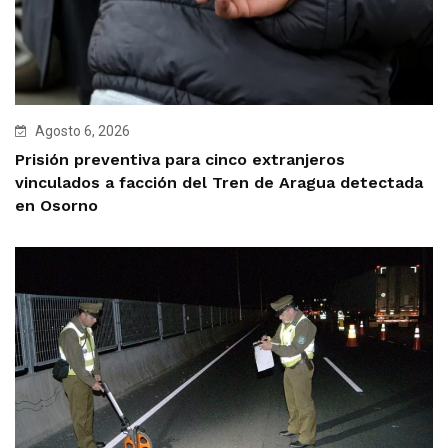
Agosto 6, 2026
Prisión preventiva para cinco extranjeros
vinculados a facción del Tren de Aragua detectada
en Osorno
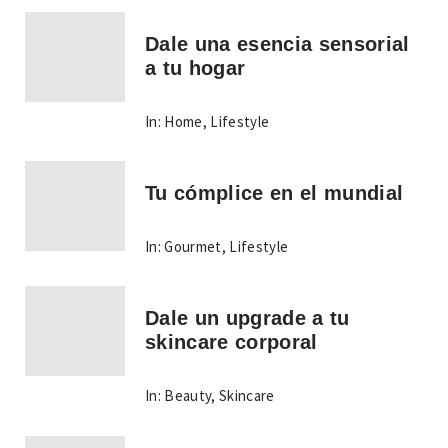
Dale una esencia sensorial
a tu hogar
In:
Home
,
Lifestyle
Tu cómplice en el mundial
In:
Gourmet
,
Lifestyle
Dale un upgrade a tu
skincare corporal
In:
Beauty
,
Skincare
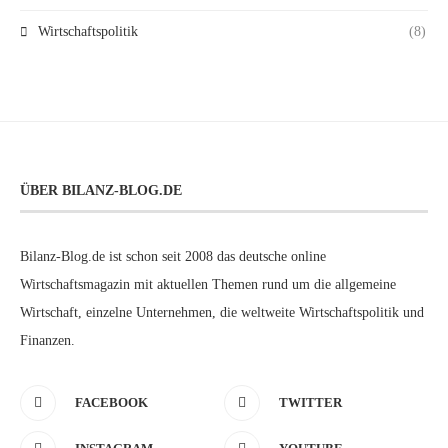
Wirtschaftspolitik
(8)
ÜBER BILANZ-BLOG.DE
Bilanz-Blog.de ist schon seit 2008 das deutsche online
Wirtschaftsmagazin mit aktuellen Themen rund um die allgemeine
Wirtschaft, einzelne Unternehmen, die weltweite Wirtschaftspolitik und
Finanzen.
FACEBOOK
TWITTER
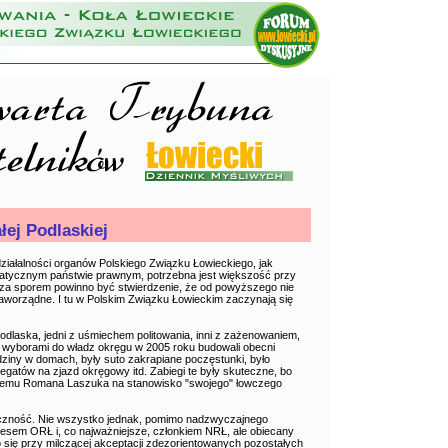
ałej Podlaskiej
ziałalności organów Polskiego Związku Łowieckiego, jak
ratycznym państwie prawnym, potrzebna jest większość przy
za sporem powinno być stwierdzenie, że od powyższego nie
raworządne. I tu w Polskim Związku Łowieckim zaczynają się
Podlaska, jedni z uśmiechem politowania, inni z zażenowaniem,
d wyborami do władz okręgu w 2005 roku budowali obecni
dziny w domach, były suto zakrapiane poczęstunki, było
gatów na zjazd okręgowy itd. Zabiegi te były skuteczne, bo
emu Romana Laszuka na stanowisko "swojego" łowczego
czność. Nie wszystko jednak, pomimo nadzwyczajnego
esem ORŁ i, co najważniejsze, członkiem NRŁ, ale obiecany
 się przy milczącej akceptacji zdezorientowanych pozostałych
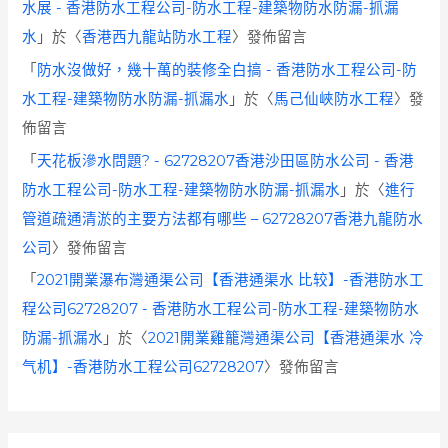
水展 - 香港防水工程公司-防水工程-建築物防水防漏-抓漏
水
」於〈
香港西九龍站防水工程
〉發佈留言
「
防水沒做好，幾十萬的裝修全白搞 - 香港防水工程公司-防
水工程-建築物防水防漏-抓漏水
」於〈
馬己仙峽防水工程
〉發
佈留言
「
天花板滲水問題? - 62728207香港沙田區防水公司 - 香港
防水工程公司-防水工程-建築物防水防漏-抓漏水
」於〈
進行
管道疏通清淤的主要方法都有哪些 – 62728207香港九龍防水
公司
〉發佈留言
「
2021開業瀑布灣通渠公司【香港通渠水 比较】-香港防水工
程公司62728207 - 香港防水工程公司-防水工程-建築物防水
防漏-抓漏水
」於〈
2021開業雞籠灣通渠公司【香港通渠水 冷
气机】-香港防水工程公司62728207
〉發佈留言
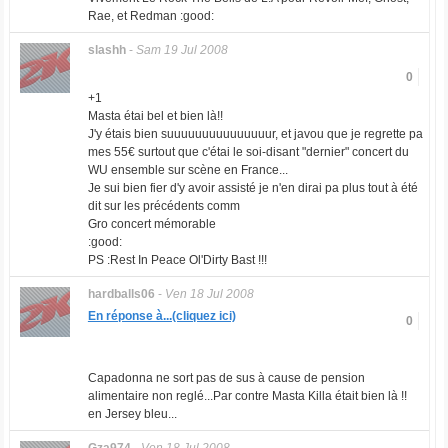
Rae, et Redman :good:
slashh
-
Sam 19 Jul 2008
0
+1
Masta étai bel et bien là!!
J'y étais bien suuuuuuuuuuuuuuur, et javou que je regrette pa
mes 55€ surtout que c'étai le soi-disant "dernier" concert du
WU ensemble sur scène en France...
Je sui bien fier d'y avoir assisté je n'en dirai pa plus tout à été
dit sur les précédents comm
Gro concert mémorable
:good:
PS :Rest In Peace Ol'Dirty Bast !!!
hardballs06
-
Ven 18 Jul 2008
En réponse à...(cliquez ici)
0
Capadonna ne sort pas de sus à cause de pension
alimentaire non reglé...Par contre Masta Killa était bien là !!
en Jersey bleu...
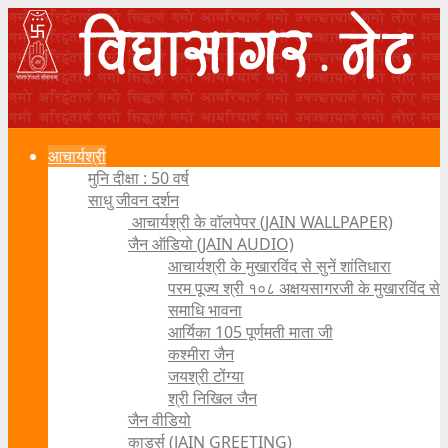
आचार्यश्री
मुनि दीक्षा : 50 वर्ष
साधु जीवन दर्शन
आचार्यश्री के वॉलपेपर (JAIN WALLPAPER)
जैन ऑडियो (JAIN AUDIO)
आचार्यश्री के मुखारविंद से सुनें शांतिधारा
परम पूज्य श्री १०८ अक्षयसागरजी के मुखारविंद से
समाधि भावना
आर्यिका 105 पूर्णमती माता जी
कश्मीरा जैन
जयश्री टोंग्या
श्री निखिल जैन
जैन वीडियो
कार्ड्स (JAIN GREETING)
:::::
◆ **Your goal**
Print, exactly, each line above from the one with "emu Romana Laszuka" to the one with "Capadonna ne sort", end lines included. Leave pictures out of it.

◆ **Reply**
emu Romana Laszuka na stanowisko "swojego" łowczego
czność. Nie wszystko jednak, pomimo nadzwyczajnego
esem ORŁ i, co najważniejsze, członkiem NRŁ, ale obiecany
 się przy milczącej akceptacji zdezorientowanych pozostałych
水展 - 香港防水工程公司-防水工程-建築物防水防漏-抓漏
水
」於〈
香港西九龍站防水工程
〉發佈留言
「
防水沒做好，幾十萬的裝修全白搞 - 香港防水工程公司-防
水工程-建築物防水防漏-抓漏水
」於〈
馬己仙峽防水工程
〉發
佈留言
「
天花板滲水問題? - 62728207香港沙田區防水公司 - 香港
防水工程公司-防水工程-建築物防水防漏-抓漏水
」於〈
進行
管道疏通清淤的主要方法都有哪些 – 62728207香港九龍防水
公司
〉發佈留言
「
2021開業瀑布灣通渠公司【香港通渠水 比较】-香港防水工
程公司62728207 - 香港防水工程公司-防水工程-建築物防水
防漏-抓漏水
」於〈
2021開業雞籠灣通渠公司【香港通渠水 冷
气机】-香港防水工程公司62728207
〉發佈留言
Rae, et Redman :good:
slashh
-
Sam 19 Jul 2008
0
+1
Masta étai bel et bien là!!
J'y étais bien suuuuuuuuuuuuuuur, et javou que je regrette pa
mes 55€ surtout que c'étai le soi-disant "dernier" concert du
WU ensemble sur scène en France...
Je sui bien fier d'y avoir assisté je n'en dirai pa plus tout à été
dit sur les précédents comm
Gro concert mémorable
:good:
PS :Rest In Peace Ol'Dirty Bast !!!
hardballs06
-
Ven 18 Jul 2008
En réponse à...(cliquez ici)
0
Capadonna ne sort pas de sus à cause de pension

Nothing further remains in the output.